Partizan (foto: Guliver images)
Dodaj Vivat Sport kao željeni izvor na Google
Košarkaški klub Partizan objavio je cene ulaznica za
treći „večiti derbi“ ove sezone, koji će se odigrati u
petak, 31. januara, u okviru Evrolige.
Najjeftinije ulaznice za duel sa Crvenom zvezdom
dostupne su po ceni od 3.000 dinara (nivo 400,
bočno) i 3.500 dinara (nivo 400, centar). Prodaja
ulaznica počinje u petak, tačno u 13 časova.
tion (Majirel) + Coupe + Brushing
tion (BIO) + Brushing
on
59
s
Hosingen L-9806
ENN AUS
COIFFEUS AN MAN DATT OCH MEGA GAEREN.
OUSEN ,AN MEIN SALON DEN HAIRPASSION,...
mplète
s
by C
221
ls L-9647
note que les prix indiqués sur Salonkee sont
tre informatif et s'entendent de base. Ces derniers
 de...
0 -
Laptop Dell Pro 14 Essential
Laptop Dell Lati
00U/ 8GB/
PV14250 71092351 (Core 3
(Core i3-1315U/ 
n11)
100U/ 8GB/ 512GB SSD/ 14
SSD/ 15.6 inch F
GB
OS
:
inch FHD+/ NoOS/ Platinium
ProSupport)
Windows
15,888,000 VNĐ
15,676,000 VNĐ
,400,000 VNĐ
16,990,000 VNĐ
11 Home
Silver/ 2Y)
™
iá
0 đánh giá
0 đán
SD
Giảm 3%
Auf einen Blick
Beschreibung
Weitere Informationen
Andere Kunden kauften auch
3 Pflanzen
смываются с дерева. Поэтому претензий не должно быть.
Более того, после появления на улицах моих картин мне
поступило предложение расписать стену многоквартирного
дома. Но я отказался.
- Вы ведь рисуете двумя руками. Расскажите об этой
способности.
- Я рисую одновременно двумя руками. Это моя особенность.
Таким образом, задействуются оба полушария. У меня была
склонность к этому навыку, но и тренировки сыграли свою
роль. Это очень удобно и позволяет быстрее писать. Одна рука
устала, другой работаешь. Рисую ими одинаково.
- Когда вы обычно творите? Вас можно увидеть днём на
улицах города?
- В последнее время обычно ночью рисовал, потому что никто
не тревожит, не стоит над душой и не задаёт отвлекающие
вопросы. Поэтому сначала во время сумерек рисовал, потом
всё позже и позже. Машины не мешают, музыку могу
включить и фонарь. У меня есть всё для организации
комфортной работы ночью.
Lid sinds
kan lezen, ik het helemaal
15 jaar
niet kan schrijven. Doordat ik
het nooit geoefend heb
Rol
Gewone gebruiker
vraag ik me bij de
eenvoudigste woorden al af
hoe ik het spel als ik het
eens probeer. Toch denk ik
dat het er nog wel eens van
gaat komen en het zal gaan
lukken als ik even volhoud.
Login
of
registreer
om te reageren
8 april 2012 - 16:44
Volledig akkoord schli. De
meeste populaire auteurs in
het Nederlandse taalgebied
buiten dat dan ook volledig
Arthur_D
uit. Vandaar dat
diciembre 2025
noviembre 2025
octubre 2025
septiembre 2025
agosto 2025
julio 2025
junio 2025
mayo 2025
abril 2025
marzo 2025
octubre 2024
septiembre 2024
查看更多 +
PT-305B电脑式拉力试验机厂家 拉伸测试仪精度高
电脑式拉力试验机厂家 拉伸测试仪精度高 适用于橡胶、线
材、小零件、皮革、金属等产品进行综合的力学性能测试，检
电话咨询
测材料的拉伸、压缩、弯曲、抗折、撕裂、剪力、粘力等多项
────────
DIRECTIONS – Word for word, restate the lines of the data above that fall between the line holding "15,888,000 VNĐ" and the line holding "Таким образом, задействуются", inclusive, and no other lines.

SOLUTION TO THIS PROBLEM –
15,888,000 VNĐ
15,676,000 VNĐ
,400,000 VNĐ
16,990,000 VNĐ
11 Home
Silver/ 2Y)
™
iá
0 đánh giá
0 đán
SD
Giảm 3%
Auf einen Blick
Beschreibung
Weitere Informationen
Andere Kunden kauften auch
3 Pflanzen
смываются с дерева. Поэтому претензий не должно быть.
Более того, после появления на улицах моих картин мне
поступило предложение расписать стену многоквартирного
дома. Но я отказался.
- Вы ведь рисуете двумя руками. Расскажите об этой
способности.
- Я рисую одновременно двумя руками. Это моя особенность.
Таким образом, задействуются оба полушария. У меня была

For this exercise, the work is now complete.